El 7 de octubre se aprobó en la Cámara de Diputadas y Diputados un Proyecto de Ley para bajar los requisitos académicos para ingresar a pedagogía (boletín 17.442-04). Según la Ley 20.903, el año 2026 deberá subir a 626 puntos el puntaje mínimo en la PAES para las carreras de pedagogía, alza significativa con respecto al año 2025, cuando el puntaje mínimo fue de 502 puntos. Esto equivale a pasar del percentil 22 al percentil 60.
Existe un debate con respecto al déficit de docentes que existe en el país, cuya existencia justificaría bajar los requisitos de ingreso a pedagogía. La evidencia sugiere que, de haber un déficit, sería de magnitud acotada.
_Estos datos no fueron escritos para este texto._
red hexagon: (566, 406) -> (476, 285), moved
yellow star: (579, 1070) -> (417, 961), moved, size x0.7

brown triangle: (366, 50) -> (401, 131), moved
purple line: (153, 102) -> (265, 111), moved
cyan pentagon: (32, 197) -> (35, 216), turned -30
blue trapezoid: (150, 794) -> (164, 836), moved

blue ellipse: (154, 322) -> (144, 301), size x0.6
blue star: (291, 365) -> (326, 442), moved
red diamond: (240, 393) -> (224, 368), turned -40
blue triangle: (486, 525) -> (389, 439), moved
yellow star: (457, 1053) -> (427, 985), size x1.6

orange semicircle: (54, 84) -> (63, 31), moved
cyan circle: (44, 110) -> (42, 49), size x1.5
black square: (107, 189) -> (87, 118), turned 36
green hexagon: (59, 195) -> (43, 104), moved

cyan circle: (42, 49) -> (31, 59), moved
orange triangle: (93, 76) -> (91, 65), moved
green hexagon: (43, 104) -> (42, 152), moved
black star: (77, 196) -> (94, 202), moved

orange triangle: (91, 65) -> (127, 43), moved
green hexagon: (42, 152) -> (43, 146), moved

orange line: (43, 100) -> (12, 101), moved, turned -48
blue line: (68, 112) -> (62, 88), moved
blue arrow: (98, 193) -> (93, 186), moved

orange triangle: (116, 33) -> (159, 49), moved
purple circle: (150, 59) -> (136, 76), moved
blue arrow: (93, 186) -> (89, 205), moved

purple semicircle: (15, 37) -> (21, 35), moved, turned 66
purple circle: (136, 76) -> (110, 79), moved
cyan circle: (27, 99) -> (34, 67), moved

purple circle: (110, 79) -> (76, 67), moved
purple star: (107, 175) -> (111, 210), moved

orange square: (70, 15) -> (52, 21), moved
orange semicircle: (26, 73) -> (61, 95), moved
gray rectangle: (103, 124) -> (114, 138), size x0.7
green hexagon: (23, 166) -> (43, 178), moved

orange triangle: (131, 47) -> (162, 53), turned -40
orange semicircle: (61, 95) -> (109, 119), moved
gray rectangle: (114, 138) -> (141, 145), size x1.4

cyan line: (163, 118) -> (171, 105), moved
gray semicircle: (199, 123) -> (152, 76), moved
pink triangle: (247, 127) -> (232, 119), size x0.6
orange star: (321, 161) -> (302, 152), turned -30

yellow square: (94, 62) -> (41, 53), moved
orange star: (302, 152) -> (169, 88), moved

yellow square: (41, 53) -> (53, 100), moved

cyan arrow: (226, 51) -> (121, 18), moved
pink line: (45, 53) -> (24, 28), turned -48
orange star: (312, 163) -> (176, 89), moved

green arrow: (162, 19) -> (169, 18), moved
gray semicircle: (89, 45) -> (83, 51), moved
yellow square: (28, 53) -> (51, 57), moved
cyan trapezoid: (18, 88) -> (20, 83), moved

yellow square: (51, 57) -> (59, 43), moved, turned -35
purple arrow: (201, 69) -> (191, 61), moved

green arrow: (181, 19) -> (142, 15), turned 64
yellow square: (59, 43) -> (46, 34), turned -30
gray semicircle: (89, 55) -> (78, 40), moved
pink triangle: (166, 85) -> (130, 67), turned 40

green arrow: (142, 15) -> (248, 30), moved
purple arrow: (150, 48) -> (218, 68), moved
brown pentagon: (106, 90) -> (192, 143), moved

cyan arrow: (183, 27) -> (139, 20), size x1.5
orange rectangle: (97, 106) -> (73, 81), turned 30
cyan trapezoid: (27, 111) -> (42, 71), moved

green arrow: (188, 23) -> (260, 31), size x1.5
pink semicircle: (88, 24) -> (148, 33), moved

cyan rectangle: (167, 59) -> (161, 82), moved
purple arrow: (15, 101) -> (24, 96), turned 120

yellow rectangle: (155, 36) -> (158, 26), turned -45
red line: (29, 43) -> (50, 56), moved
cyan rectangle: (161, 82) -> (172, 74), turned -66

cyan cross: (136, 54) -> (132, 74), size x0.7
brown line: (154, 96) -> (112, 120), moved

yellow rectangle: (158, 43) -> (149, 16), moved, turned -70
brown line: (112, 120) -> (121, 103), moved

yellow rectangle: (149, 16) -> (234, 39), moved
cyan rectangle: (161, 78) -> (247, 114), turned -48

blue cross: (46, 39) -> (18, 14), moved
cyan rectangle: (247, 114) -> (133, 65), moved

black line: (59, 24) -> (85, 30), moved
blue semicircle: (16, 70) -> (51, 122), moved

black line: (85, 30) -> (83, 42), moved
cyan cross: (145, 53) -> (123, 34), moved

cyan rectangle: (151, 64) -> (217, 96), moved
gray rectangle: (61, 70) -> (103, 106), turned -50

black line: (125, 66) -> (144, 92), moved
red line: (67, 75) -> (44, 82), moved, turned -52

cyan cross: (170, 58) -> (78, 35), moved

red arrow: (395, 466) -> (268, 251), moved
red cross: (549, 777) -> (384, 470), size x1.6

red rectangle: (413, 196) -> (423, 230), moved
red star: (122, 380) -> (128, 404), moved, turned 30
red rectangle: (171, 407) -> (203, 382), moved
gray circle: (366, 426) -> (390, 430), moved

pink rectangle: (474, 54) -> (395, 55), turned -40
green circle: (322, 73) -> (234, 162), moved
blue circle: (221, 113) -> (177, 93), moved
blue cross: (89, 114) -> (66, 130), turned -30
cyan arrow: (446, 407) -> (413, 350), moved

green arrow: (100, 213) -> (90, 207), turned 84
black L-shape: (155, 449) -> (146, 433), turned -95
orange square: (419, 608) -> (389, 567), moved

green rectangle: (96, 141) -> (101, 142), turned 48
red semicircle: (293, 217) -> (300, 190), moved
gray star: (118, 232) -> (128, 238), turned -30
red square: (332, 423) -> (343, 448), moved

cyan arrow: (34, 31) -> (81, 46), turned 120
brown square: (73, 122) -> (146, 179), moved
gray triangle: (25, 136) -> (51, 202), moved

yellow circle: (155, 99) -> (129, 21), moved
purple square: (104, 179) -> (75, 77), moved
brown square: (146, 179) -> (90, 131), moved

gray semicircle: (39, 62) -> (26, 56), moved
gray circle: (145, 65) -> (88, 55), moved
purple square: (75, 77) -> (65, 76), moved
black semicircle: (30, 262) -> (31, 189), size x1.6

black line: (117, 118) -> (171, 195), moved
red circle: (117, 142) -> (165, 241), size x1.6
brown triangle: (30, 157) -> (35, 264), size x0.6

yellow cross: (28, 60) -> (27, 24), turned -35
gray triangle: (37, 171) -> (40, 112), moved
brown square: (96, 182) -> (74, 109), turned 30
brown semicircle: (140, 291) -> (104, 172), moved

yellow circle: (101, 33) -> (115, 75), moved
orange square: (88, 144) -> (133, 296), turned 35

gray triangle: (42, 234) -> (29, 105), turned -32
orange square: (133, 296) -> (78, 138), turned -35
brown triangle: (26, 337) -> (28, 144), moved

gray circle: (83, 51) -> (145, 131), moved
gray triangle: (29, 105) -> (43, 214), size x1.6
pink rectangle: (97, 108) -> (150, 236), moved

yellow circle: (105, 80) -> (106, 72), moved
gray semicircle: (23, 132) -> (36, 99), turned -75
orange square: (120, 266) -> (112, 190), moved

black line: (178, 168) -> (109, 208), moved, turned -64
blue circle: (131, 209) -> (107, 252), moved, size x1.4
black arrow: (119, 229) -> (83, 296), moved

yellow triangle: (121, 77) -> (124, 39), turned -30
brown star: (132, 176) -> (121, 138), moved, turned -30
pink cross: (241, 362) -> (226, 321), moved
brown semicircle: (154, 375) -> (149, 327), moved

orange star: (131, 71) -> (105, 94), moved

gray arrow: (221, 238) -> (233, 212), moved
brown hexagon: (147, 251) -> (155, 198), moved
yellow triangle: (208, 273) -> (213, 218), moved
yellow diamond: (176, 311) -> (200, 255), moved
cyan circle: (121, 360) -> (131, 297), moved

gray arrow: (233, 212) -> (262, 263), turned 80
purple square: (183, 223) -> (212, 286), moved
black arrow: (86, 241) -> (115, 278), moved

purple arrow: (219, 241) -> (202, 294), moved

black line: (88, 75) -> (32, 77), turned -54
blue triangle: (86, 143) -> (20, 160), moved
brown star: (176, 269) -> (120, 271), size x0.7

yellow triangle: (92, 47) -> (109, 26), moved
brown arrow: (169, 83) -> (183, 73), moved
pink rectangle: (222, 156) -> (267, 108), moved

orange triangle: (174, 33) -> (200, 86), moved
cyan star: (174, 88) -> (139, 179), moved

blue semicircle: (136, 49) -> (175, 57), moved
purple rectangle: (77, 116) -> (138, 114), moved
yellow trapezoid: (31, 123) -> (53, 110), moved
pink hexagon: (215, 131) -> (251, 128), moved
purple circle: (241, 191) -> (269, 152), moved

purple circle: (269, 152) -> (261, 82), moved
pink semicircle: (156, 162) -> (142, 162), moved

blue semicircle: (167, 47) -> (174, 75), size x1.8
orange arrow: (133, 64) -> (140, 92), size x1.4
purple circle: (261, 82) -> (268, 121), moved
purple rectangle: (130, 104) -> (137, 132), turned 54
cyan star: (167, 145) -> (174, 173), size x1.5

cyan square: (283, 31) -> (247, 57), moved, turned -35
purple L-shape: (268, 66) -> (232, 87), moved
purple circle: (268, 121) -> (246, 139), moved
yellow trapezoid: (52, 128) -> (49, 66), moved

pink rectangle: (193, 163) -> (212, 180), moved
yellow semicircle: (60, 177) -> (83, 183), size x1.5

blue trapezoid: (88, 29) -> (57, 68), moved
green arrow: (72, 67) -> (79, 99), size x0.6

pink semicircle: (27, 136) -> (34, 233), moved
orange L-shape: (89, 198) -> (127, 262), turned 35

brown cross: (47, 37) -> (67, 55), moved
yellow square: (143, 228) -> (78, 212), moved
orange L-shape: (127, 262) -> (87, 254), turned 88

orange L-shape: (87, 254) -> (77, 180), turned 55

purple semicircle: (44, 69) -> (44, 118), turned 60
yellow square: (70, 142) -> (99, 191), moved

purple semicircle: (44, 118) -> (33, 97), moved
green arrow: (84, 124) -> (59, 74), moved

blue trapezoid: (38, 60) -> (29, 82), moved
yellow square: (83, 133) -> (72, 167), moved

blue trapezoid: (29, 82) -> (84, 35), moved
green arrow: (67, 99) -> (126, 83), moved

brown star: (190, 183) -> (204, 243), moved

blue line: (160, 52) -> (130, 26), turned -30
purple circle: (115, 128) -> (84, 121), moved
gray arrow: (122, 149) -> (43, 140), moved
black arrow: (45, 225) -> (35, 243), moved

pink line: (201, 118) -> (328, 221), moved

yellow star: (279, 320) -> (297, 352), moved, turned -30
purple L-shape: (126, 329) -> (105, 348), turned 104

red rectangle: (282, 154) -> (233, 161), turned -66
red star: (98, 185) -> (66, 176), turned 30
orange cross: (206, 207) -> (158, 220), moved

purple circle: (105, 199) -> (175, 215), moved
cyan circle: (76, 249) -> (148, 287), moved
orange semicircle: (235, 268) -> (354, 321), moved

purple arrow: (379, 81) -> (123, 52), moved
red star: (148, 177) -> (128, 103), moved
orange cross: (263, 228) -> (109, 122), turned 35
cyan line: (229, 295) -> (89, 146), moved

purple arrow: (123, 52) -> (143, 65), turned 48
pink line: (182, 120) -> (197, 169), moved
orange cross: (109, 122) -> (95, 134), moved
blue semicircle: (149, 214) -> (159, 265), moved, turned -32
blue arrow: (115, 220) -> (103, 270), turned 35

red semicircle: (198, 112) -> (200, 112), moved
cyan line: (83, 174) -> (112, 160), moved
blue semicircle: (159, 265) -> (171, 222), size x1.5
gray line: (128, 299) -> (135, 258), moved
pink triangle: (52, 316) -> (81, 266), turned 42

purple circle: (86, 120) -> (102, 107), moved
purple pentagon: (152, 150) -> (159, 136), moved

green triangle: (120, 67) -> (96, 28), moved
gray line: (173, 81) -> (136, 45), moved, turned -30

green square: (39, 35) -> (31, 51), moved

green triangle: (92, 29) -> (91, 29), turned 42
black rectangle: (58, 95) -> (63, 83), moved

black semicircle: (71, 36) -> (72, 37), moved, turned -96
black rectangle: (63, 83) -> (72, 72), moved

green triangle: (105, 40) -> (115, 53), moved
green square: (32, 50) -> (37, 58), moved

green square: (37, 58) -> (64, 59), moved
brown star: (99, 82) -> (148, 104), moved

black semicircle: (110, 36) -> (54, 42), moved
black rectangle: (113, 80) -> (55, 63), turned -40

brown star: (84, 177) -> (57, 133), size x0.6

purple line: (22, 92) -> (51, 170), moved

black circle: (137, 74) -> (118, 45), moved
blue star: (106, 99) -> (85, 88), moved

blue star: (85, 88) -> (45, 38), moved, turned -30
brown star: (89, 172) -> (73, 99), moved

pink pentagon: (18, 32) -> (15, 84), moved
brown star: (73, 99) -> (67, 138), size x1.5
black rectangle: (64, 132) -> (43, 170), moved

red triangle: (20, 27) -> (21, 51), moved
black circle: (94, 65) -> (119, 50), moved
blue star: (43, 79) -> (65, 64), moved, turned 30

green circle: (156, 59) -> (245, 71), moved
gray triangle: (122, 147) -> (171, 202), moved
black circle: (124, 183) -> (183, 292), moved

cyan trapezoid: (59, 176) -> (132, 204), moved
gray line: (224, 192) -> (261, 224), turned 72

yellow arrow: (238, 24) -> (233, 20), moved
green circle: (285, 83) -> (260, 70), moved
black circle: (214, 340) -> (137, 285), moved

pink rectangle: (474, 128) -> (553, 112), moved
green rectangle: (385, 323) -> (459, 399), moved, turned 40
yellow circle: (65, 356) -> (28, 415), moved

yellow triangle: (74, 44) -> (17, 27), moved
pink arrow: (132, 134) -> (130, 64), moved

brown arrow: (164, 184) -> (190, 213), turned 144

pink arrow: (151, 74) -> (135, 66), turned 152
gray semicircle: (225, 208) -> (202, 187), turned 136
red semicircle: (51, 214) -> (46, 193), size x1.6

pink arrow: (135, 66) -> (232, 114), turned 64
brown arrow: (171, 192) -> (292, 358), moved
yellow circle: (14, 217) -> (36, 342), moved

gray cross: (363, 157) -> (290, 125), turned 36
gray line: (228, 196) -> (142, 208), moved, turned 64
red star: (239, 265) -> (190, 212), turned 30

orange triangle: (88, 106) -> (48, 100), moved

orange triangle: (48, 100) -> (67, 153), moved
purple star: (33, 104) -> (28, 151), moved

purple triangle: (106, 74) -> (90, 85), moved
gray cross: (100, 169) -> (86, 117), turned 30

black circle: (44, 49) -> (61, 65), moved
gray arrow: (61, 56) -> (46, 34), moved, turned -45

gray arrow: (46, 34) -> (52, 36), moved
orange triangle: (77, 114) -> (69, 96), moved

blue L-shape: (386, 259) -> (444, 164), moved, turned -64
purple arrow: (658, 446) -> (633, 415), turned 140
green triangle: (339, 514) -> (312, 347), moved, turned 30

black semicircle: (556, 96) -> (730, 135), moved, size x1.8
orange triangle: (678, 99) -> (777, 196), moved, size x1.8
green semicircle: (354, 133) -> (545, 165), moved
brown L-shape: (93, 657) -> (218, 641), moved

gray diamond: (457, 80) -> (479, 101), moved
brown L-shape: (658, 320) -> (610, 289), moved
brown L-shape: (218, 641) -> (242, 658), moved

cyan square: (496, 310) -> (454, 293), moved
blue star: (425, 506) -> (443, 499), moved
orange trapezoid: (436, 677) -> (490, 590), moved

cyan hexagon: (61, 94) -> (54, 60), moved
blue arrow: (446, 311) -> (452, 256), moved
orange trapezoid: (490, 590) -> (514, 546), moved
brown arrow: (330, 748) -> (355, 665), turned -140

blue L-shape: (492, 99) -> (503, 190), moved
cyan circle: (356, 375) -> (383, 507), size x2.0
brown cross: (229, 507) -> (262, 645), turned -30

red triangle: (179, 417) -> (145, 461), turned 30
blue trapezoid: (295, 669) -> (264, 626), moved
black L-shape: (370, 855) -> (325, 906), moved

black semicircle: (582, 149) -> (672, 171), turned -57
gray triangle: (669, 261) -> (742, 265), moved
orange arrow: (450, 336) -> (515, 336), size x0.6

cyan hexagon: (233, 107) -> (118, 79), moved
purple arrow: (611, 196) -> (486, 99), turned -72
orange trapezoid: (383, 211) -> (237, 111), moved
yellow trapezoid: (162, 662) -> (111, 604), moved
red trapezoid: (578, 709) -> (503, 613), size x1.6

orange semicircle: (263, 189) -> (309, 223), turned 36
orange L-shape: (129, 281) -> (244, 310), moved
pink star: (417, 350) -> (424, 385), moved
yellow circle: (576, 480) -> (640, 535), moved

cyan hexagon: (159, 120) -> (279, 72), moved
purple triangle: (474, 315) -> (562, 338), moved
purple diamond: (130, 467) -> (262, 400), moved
Primero, Elige Educar y el Centro de Estudios Mineduc (2025) estima que se requieren 123.789 horas docentes idóneas adicionales, un 6,2% del total requerido; y estimaciones propias indican que el déficit docente asciende a 9.880 docentes. Segundo, la tendencia demográfica indica que el número de estudiantes caerá significativamente en el futuro, el número jóvenes se espera disminuya 17% al 2050. Mientras tanto, el número de docentes aumentó un 98% desde 2003.
Proponemos tres grupos de medidas para atraer de vuelta a estos docentes al sistema, y para disminuir la tasa de deserción futura, agrupados en el Plan de Recuperación Docente. Esta política combina entregar (1) flexibilidad horaria a los docentes; (2) modificar el diseño de las mentorías, entregando autonomía a los establecimientos para aumentar su cobertura; y (3) realizar dos modificaciones a la estructura salarial de los docentes: eliminar el requisito de antigüedad para progresar en la Carrera Docente y crear una nueva asignación voluntaria, asociada al valor agregado de cada docente.